**Supplied data:**
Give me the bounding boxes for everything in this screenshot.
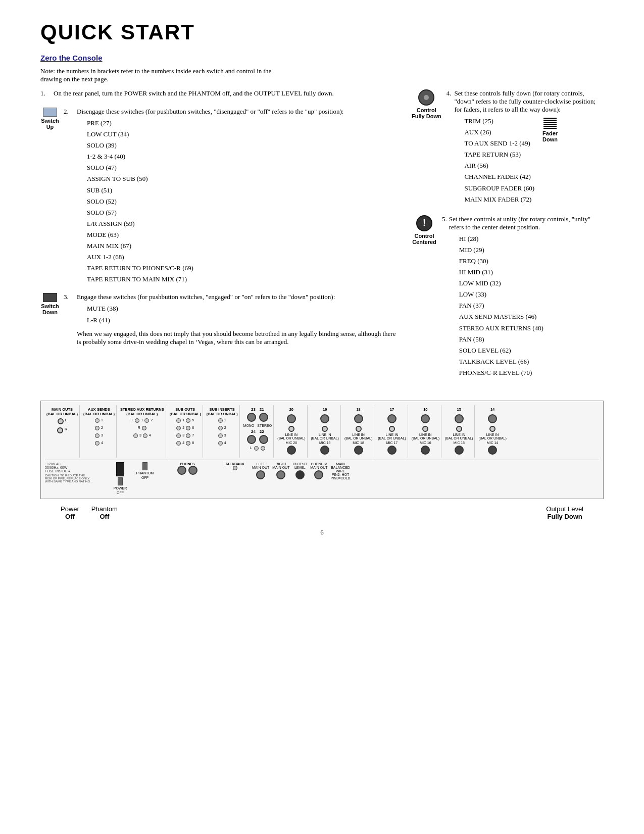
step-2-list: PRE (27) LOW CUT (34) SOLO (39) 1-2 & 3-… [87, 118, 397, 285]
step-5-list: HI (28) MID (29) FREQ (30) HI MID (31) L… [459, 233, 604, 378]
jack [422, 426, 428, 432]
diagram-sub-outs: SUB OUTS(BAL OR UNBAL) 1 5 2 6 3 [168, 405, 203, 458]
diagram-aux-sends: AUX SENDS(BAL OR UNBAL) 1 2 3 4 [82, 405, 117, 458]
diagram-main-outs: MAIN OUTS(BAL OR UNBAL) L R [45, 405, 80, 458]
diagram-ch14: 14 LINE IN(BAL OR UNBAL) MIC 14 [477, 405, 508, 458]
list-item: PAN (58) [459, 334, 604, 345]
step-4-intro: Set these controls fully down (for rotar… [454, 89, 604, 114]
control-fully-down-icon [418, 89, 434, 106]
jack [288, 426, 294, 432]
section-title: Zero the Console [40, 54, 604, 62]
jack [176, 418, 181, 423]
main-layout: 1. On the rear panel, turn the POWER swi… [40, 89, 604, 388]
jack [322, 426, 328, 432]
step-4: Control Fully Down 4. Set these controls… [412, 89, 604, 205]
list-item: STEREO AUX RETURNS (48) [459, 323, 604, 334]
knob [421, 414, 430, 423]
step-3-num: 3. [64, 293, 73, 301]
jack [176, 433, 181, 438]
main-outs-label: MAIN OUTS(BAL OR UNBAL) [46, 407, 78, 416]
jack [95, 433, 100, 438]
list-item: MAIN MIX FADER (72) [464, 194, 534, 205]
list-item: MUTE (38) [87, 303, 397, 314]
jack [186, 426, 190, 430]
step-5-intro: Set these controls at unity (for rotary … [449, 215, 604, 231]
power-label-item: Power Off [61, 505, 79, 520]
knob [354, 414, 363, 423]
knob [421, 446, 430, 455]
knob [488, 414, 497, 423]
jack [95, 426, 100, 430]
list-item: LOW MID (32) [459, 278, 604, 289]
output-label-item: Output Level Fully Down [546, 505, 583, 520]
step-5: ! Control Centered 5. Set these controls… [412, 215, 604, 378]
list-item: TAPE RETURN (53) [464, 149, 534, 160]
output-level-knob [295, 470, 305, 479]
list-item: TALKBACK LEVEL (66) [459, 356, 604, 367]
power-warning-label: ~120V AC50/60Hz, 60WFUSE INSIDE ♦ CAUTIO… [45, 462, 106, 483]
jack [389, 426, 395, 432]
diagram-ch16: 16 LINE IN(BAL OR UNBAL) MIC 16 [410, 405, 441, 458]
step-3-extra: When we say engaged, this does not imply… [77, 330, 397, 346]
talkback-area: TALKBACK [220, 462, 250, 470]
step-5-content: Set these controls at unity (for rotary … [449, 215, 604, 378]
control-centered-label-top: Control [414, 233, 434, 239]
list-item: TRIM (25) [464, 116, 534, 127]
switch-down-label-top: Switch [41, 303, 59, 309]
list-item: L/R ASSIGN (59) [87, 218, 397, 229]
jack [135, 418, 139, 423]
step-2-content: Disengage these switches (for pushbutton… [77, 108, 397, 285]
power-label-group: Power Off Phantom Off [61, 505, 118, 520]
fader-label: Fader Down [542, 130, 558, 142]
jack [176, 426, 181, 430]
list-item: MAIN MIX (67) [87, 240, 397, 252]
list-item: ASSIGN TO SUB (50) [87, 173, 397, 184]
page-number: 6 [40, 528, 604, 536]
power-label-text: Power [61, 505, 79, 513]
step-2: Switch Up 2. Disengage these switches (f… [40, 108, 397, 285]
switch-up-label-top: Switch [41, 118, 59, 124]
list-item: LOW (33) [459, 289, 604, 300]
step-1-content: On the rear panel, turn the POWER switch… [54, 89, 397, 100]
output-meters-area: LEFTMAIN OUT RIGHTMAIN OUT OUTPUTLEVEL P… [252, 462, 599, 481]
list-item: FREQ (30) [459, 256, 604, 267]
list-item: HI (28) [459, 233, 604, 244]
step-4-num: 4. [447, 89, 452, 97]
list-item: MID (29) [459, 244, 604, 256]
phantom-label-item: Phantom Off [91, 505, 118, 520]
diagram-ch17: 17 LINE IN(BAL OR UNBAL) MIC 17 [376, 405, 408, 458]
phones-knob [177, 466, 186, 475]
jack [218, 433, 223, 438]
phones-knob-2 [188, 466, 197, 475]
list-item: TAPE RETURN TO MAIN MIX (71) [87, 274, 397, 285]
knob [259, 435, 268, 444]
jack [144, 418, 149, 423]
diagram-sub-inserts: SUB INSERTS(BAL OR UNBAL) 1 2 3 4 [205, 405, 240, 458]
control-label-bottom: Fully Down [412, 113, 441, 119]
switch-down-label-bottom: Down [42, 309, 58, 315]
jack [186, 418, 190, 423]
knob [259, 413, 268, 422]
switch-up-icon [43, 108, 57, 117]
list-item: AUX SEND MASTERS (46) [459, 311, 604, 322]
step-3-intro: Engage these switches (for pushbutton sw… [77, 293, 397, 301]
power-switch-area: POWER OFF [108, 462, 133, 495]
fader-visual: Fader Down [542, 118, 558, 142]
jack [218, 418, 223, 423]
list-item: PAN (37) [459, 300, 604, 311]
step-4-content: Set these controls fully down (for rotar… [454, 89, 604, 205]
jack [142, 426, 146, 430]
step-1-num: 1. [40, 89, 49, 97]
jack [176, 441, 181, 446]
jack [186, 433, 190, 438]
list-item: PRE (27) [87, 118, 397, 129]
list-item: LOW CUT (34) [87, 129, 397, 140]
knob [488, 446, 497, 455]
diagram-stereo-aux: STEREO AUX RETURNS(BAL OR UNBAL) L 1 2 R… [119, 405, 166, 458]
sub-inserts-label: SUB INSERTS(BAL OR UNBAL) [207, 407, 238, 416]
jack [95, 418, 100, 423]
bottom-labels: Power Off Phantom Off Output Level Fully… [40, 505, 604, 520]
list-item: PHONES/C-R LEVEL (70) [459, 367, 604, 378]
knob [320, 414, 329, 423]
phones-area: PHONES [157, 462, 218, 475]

**Brief:** Locate the word "this" in the data above. Copy every line carrying it.

**Reply:**
Give me the bounding boxes for everything in this screenshot.
step-3-extra: When we say engaged, this does not imply… [77, 330, 397, 346]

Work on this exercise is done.